For nearly an hour Jock and I regaled ourselves – and the SPG tape recorders – with the grunts and brays of the catchweight kings and the astonishingly lucid commentary of Mr Kent Walton, the only man I can think of who is wholly good at his job.

‘That man is astonishingly lucid, etc.,’ I said to Jock.

‘Yeah. For a minute back there I thought he’d have had the other bugger’s ear off.’

‘No, Jock, not Pallo. Kent Walton.’

‘Well, it looks like Pallo to me.’

‘Never mind, Jock.’

‘O.K., Mr Charlie.’

It was a splendid programme: all the baddies cheated shamefully, the referee never quite caught them at it, but the good guys always won by a folding press at the last minute. Except in the Pallo bout, naturally. So satisfactory. It was satisfactory, too, to think of all the clever young career bobbies who would, even then, be checking every Turner in the National Gallery. There are a great many Turners in the National Gallery. Martland was smart enough to know that I wouldn’t have made a feeble joke just to tease him: every Turner would be checked.
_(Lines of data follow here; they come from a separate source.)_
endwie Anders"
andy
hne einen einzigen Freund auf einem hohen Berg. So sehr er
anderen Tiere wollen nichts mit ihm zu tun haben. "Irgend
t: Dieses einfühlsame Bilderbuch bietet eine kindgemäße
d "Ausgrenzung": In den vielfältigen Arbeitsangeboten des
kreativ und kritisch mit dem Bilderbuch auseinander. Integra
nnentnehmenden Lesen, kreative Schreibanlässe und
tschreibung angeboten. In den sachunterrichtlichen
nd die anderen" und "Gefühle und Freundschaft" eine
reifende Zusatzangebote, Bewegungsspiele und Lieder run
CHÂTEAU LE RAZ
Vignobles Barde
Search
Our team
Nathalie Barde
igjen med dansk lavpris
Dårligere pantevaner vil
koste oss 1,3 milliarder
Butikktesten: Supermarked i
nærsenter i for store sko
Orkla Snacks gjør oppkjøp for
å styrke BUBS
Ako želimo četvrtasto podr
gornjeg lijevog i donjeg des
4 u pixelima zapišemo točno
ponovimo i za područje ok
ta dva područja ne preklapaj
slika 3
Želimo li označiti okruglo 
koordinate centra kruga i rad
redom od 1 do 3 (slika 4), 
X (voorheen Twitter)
Tucked behind one of them, no doubt, his men would find an envelope. Inside – again, no doubt – would be one of those photographs.

When the last bout had ended – with a dramatic Boston Crab this time – Jock and I drank some whisky together, as is our custom on wrestling nights. Red Hackle de Luxe for me and Johnny Walker for Jock. He prefers it; also, he knows his station in life. We had by then, of course, unstuck the little microphone that Martland had carelessly left behind under the seat of the
fauteuil
. (Jock had been sitting there, so the recorder had doubtless picked up rude noises as well as the wrestling.) Jock, with rare imagination, dropped the little bug into a tumbler, adding water and an Alka-Seltzer tablet. Then he got the giggles, a horrid sight and sound.
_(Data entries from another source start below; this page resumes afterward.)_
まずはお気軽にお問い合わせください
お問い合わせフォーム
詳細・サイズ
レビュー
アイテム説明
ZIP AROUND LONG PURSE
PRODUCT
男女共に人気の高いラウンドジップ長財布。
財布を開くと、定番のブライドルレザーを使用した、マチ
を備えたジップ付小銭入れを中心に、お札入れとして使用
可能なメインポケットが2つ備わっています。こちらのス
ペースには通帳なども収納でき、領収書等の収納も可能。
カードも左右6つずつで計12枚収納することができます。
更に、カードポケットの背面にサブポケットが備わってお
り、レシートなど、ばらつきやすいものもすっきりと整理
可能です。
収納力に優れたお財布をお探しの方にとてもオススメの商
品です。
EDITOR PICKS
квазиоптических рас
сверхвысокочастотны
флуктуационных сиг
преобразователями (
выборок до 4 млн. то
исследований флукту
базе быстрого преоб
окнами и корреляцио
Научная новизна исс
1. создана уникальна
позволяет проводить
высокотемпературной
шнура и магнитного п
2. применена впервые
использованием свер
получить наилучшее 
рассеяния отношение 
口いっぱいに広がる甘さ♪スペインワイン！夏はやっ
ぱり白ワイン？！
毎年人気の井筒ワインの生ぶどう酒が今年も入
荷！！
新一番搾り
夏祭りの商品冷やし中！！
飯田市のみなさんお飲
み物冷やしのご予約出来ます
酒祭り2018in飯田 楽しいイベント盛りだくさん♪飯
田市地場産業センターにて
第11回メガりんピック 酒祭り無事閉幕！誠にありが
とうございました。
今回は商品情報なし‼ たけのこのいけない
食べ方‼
‘Calm yourself, Jock,’ I said, ‘for there is work to be done.
Que hodie non est, eras erit
, which means that tomorrow, at about noon, I expect to be arrested. This must take place in the Park if possible, so that I can make a scene if I think fit. Immediately afterwards this flat will be searched. You must not be here, nor must you-know-what. Put it in the headcloth of the hardtop as before, put the hardtop on the MGB and take it to Spinoza’s for service. Make sure that you see Mr Spinoza himself. Be there at eight sharp. Got that?’

‘Yes, Mr Charlie.’

With that he toddled off to his bedroom down the hall, where I could hear him still giggling and farting happily. His bedroom is neat, simply furnished, full of fresh air: just what you would wish your Rover Scout son’s room to be. On the wall hangs a chart of the Badges and Ranks of the British Army; on the bedside table is a framed photograph of Shirley Temple; on the chest of drawers stands a model galleon, not quite finished, and a tidy pile of
Motor Cycle
magazines. I think he used to use pine disinfectant as an after-shave lotion.

My own bedroom is a pretty faithful reconstruction of the business premises of an expensive whore of the Directoire period. For me it is full of charming memories but it would probably make you – manly British reader – vomit. But there.

I sank into a happy, dream-free sleep, for there is nothing like your catchweight wrestling for purging the mind with pity and terror; it is the only mental catharsis worth the name. Nor is there any sleep so sweet as that of the unjust.